Instructions for the task: In the answer, each entry below appears exactly as given, and no picture appears at all.
_ _ _ _ _
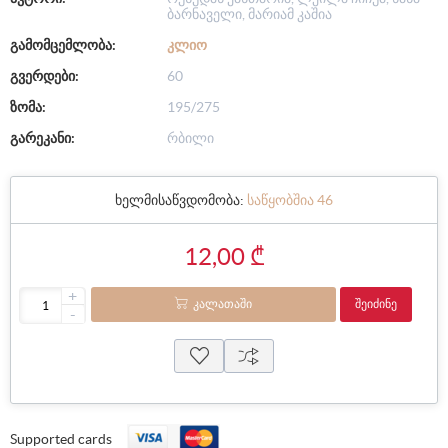
ბარნაველი, მარიამ კაშია
გამომცემლობა:
ᲙᲚᲘᲝ
გვერდები:
60
ზომა:
195/275
გარეკანი:
რბილი
ხელმისაწვდომობა:
საწყობშია 46
12,00 ₾
+
ᲙᲐᲚᲐᲗᲐᲨᲘ
ᲨᲔᲘᲫᲘᲜᲔ
-
Supported cards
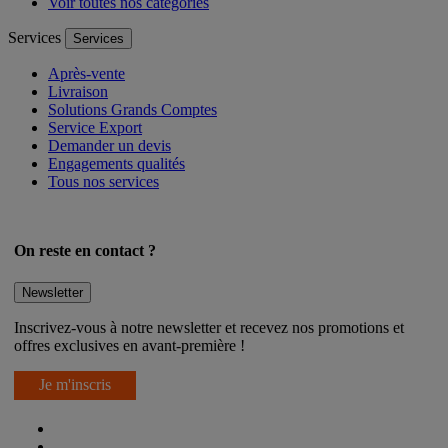
Voir toutes nos catégories
Services
Services
Après-vente
Livraison
Solutions Grands Comptes
Service Export
Demander un devis
Engagements qualités
Tous nos services
On reste en contact ?
Newsletter
Inscrivez-vous à notre newsletter et recevez nos promotions et
offres exclusives en avant-première !
Je m'inscris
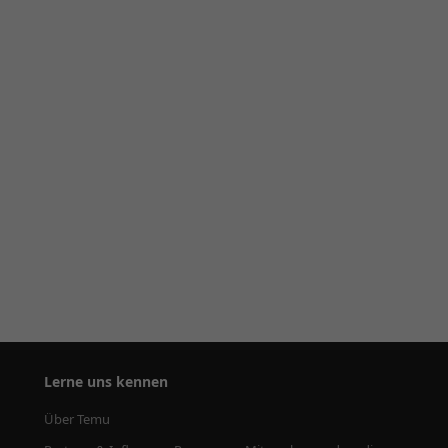
Lerne uns kennen
Über Temu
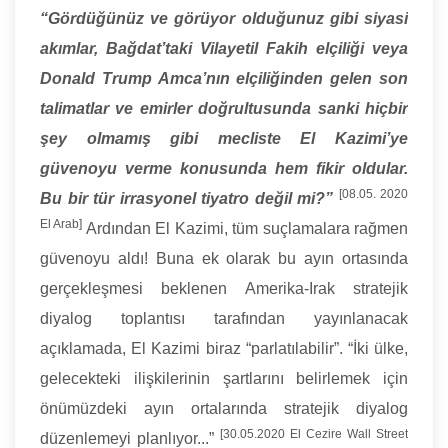
“Gördüğünüz ve görüyor olduğunuz gibi siyasi
akımlar, Bağdat’taki Vilayetil Fakih elçiliği veya
Donald Trump Amca’nın elçiliğinden gelen son
talimatlar ve emirler doğrultusunda sanki hiçbir
şey olmamış gibi mecliste El Kazimi’ye
güvenoyu verme konusunda hem fikir oldular.
[08.05. 2020
Bu bir tür irrasyonel tiyatro değil mi?”
El Arab]
Ardından El Kazimi, tüm suçlamalara rağmen
güvenoyu aldı! Buna ek olarak bu ayın ortasında
gerçekleşmesi beklenen Amerika-Irak stratejik
diyalog toplantısı tarafından yayınlanacak
açıklamada, El Kazimi biraz “parlatılabilir”. “İki ülke,
gelecekteki ilişkilerinin şartlarını belirlemek için
önümüzdeki ayın ortalarında stratejik diyalog
[30.05.2020 El Cezire Wall Street
düzenlemeyi planlıyor...”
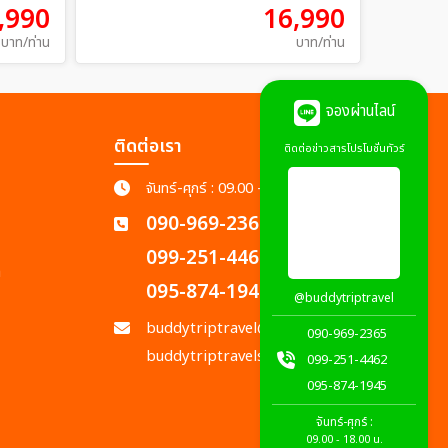
,990
16,990
บาท/ท่าน
บาท/ท่าน
จองผ่านไลน์
ติดต่อเรา
ติดต่อข่าวสารโปรโมชั่นทัวร์
จันทร์-ศุกร์ : 09.00 - 18.00 น.
090-969-2365
099-251-4462
ก
095-874-1945
@buddytriptravel
buddytriptravel@gmail.com
090-969-2365
buddytriptravels@gmail.com
099-251-4462
095-874-1945
จันทร์-ศุกร์ :
09.00 - 18.00 น.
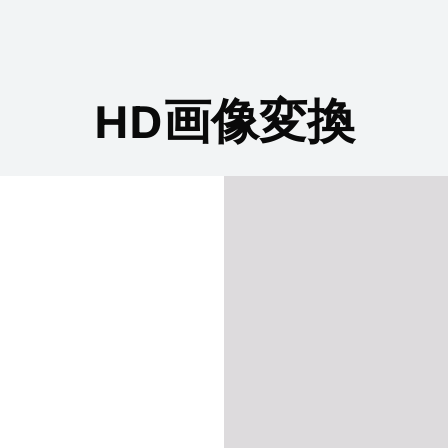
HD画像変換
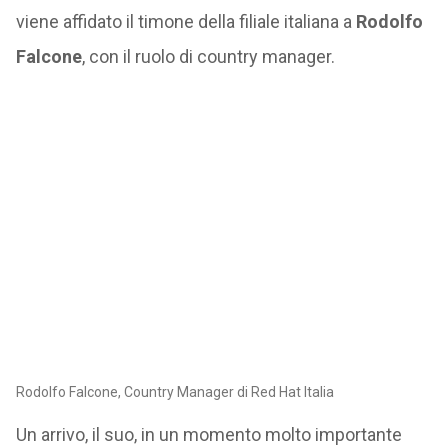
viene affidato il timone della filiale italiana a
Rodolfo
Falcone
, con il ruolo di country manager.
Rodolfo Falcone, Country Manager di Red Hat Italia
Un arrivo, il suo, in un momento molto importante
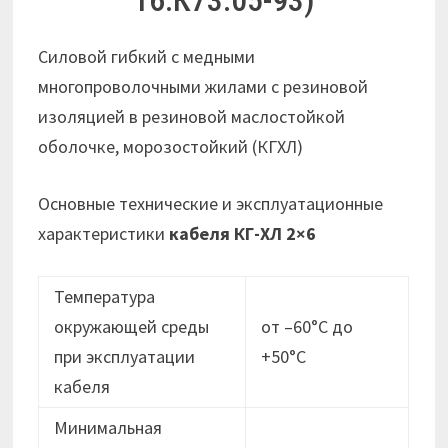
Cиловой гибкий с медными
многопроволочными жилами с резиновой
изоляцией в резиновой маслостойкой
оболочке, морозостойкий (КГХЛ)
Основные технические и эксплуатационные
характеристики
кабеля КГ-ХЛ 2×6
Температура
окружающей среды
от –60°С до
при эксплуатации
+50°С
кабеля
Минимальная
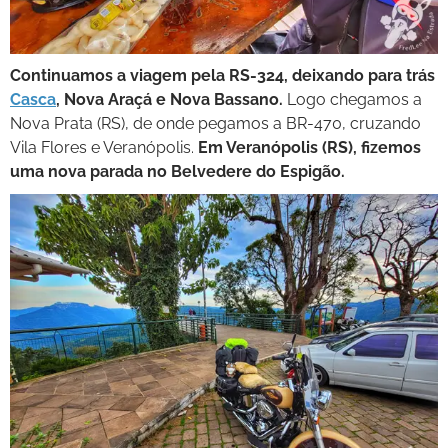
Continuamos a viagem pela RS-324, deixando para trás
Casca
, Nova Araçá e Nova Bassano.
Logo chegamos a
Nova Prata (RS), de onde pegamos a BR-470, cruzando
Vila Flores e Veranópolis.
Em Veranópolis (RS), fizemos
uma nova parada no Belvedere do Espigão.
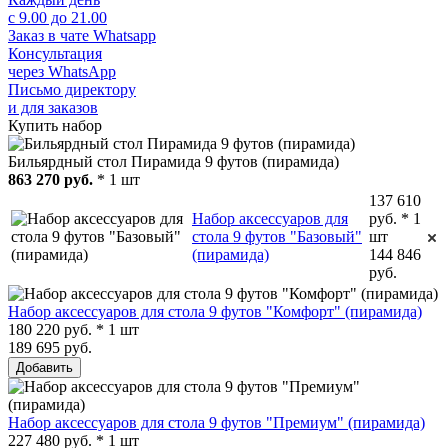
с 9.00 до 21.00
Заказ в чате Whatsapp
Консультация
через WhatsApp
Письмо директору
и для заказов
Купить набор
Бильярдный стол Пирамида 9 футов (пирамида)
863 270 руб.
* 1 шт
137 610
Набор аксессуаров для
руб. * 1
стола 9 футов "Базовый"
шт
(пирамида)
144 846
руб.
Набор аксессуаров для стола 9 футов "Комфорт" (пирамида)
180 220 руб. * 1 шт
189 695 руб.
Добавить
Набор аксессуаров для стола 9 футов "Премиум" (пирамида)
227 480 руб. * 1 шт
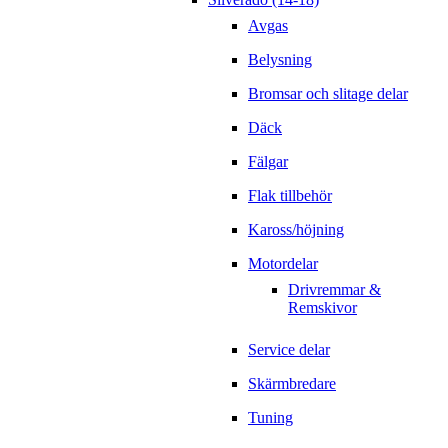
Avgas
Belysning
Bromsar och slitage delar
Däck
Fälgar
Flak tillbehör
Kaross/höjning
Motordelar
Drivremmar &
Remskivor
Service delar
Skärmbredare
Tuning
_ _ _ _ _
Exercise output:
ბარნაველი, მარიამ კაშია
გამომცემლობა:
ᲙᲚᲘᲝ
გვერდები:
60
ზომა:
195/275
გარეკანი:
რბილი
ხელმისაწვდომობა:
საწყობშია 46
12,00 ₾
+
ᲙᲐᲚᲐᲗᲐᲨᲘ
ᲨᲔᲘᲫᲘᲜᲔ
-
Supported cards
Voir toutes nos catégories
Services
Services
Après-vente
Livraison
Solutions Grands Comptes
Service Export
Demander un devis
Engagements qualités
Tous nos services
On reste en contact ?
Newsletter
Inscrivez-vous à notre newsletter et recevez nos promotions et
offres exclusives en avant-première !
Je m'inscris
Lerne uns kennen
Über Temu
“Gördüğünüz ve görüyor olduğunuz gibi siyasi
akımlar, Bağdat’taki Vilayetil Fakih elçiliği veya
Donald Trump Amca’nın elçiliğinden gelen son
talimatlar ve emirler doğrultusunda sanki hiçbir
şey olmamış gibi mecliste El Kazimi’ye
güvenoyu verme konusunda hem fikir oldular.
[08.05. 2020
Bu bir tür irrasyonel tiyatro değil mi?”
El Arab]
Ardından El Kazimi, tüm suçlamalara rağmen
güvenoyu aldı! Buna ek olarak bu ayın ortasında
gerçekleşmesi beklenen Amerika-Irak stratejik
diyalog toplantısı tarafından yayınlanacak
açıklamada, El Kazimi biraz “parlatılabilir”. “İki ülke,
gelecekteki ilişkilerinin şartlarını belirlemek için
önümüzdeki ayın ortalarında stratejik diyalog
[30.05.2020 El Cezire Wall Street
düzenlemeyi planlıyor...”
,990
16,990
บาท/ท่าน
บาท/ท่าน
จองผ่านไลน์
ติดต่อเรา
ติดต่อข่าวสารโปรโมชั่นทัวร์
จันทร์-ศุกร์ : 09.00 - 18.00 น.
090-969-2365
099-251-4462
ก
095-874-1945
@buddytriptravel
buddytriptravel@gmail.com
090-969-2365
buddytriptravels@gmail.com
099-251-4462
095-874-1945
จันทร์-ศุกร์ :
09.00 - 18.00 น.
HD画像変換
viene affidato il timone della filiale italiana a
Rodolfo
Falcone
, con il ruolo di country manager.
Rodolfo Falcone, Country Manager di Red Hat Italia
Un arrivo, il suo, in un momento molto importante
Cиловой гибкий с медными
многопроволочными жилами с резиновой
изоляцией в резиновой маслостойкой
оболочке, морозостойкий (КГХЛ)
Основные технические и эксплуатационные
характеристики
кабеля КГ-ХЛ 2×6
Температура
окружающей среды
от –60°С до
при эксплуатации
+50°С
кабеля
Минимальная
Continuamos a viagem pela RS-324, deixando para trás
Casca
, Nova Araçá e Nova Bassano.
Logo chegamos a
Nova Prata (RS), de onde pegamos a BR-470, cruzando
Vila Flores e Veranópolis.
Em Veranópolis (RS), fizemos
uma nova parada no Belvedere do Espigão.
с 9.00 до 21.00
Заказ в чате Whatsapp
Консультация
через WhatsApp
Письмо директору
и для заказов
Купить набор
Бильярдный стол Пирамида 9 футов (пирамида)
863 270 руб.
* 1 шт
137 610
Набор аксессуаров для
руб. * 1
стола 9 футов "Базовый"
шт
(пирамида)
144 846
руб.
Набор аксессуаров для стола 9 футов "Комфорт" (пирамида)
180 220 руб. * 1 шт
189 695 руб.
Добавить
Набор аксессуаров для стола 9 футов "Премиум" (пирамида)
227 480 руб. * 1 шт
Avgas
Belysning
Bromsar och slitage delar
Däck
Fälgar
Flak tillbehör
Kaross/höjning
Motordelar
Drivremmar &
Remskivor
Service delar
Skärmbredare
Tuning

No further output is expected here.